Fundamental studies of chemical mechanical planarization (CMP) processes of tungsten and copper.

摘要

Atomic force microscopy (AFM) has been used to study the interfacial frictional properties of tungsten and copper surfaces in a variety of aqueous solutions. Bare or alumina (Al₂O₃) coated Si₃N ₄ tips have been used to emulate the microasperity contact with the tungsten or copper surfaces. This experimental approach has proven to be versatile in providing atomic level insight into the chemical mechanical planarization (CMP) of tungsten and copper.; It has been demonstrated through the course of this dissertation that the interfacial friction and adhesion of tungsten surface is influenced substantially by the solution + composition of the AFM tip (Si₃N₄ or Al₂O₃), and the concentration and composition of an oxidizing agent. The interfacial friction of tungsten was observed to reach a maximum value at a pH located between the isoelectric points (IEP's) of the tip and tungsten. Friction is influenced in this way due to the variation in the magnitude and sign of surface charges, which depend on the solution pH.; The extent of surface oxidation has been correlated with the interfacial friction of tungsten surfaces and material removal rates by systematically varying the concentration and composition of the oxidizing agents (KNO ₃, KClO₃, and KIO₃) in the solution. It has been proposed that the material removal primarily occurs through a tip-mediated dissolution process of WO₃ on the surface. It has been proposed that the dissolution process provides a pathway of energy dissipation and increases the interfacial friction of the tungsten surface composed of this oxide.; Finally, this microscopic approach has been used to investigate copper surfaces under CMP conditions.
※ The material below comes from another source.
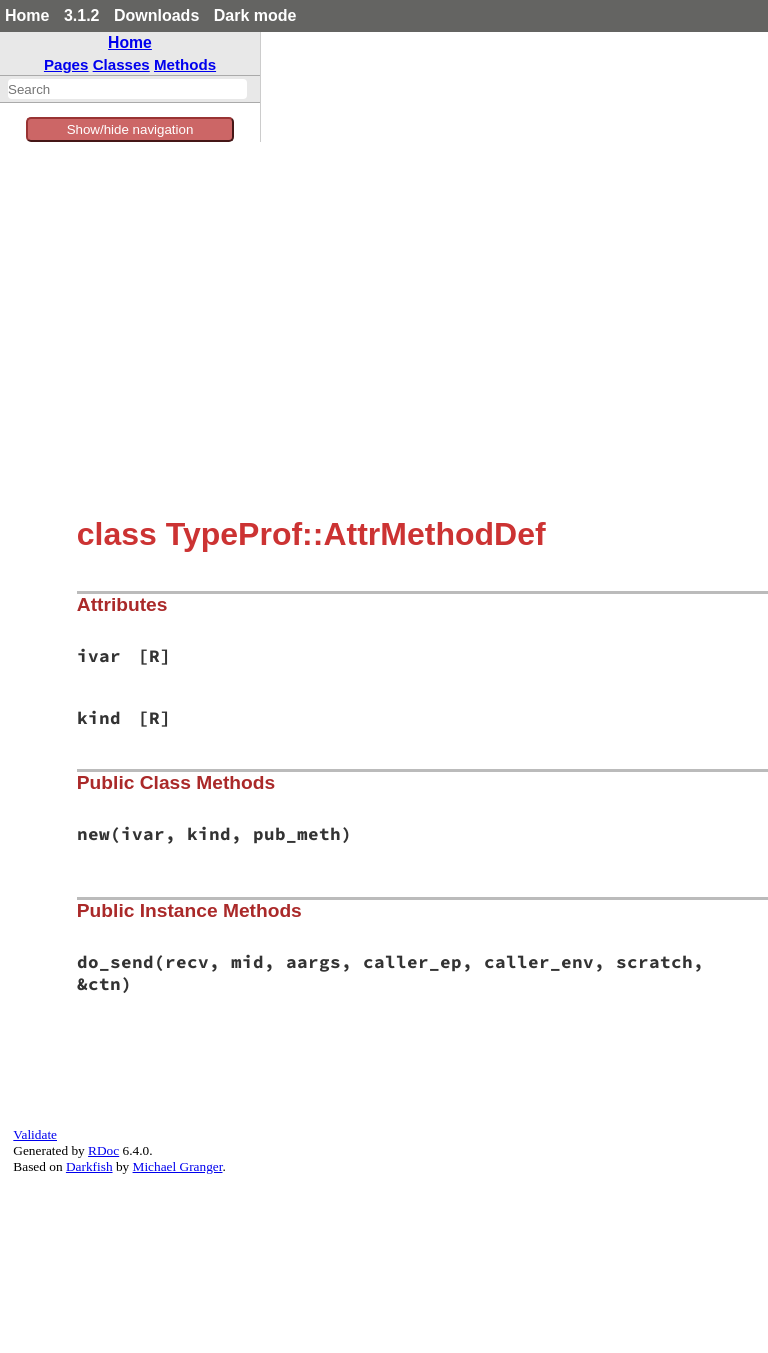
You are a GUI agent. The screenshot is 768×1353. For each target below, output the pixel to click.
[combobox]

In this investigation, the formation of a thicker reaction overlayer, the presence of higher interfacial friction, and the tip-mediated/localized dissolution of copper interfaces were observed in acidified solutions of BTA, while little change in the interfacial properties of the copper film was observed in neutral solutions of BTA. It has been proposed that energy dissipation through the dissolution process of BTA-Cu overlayer enhances the interfacial friction.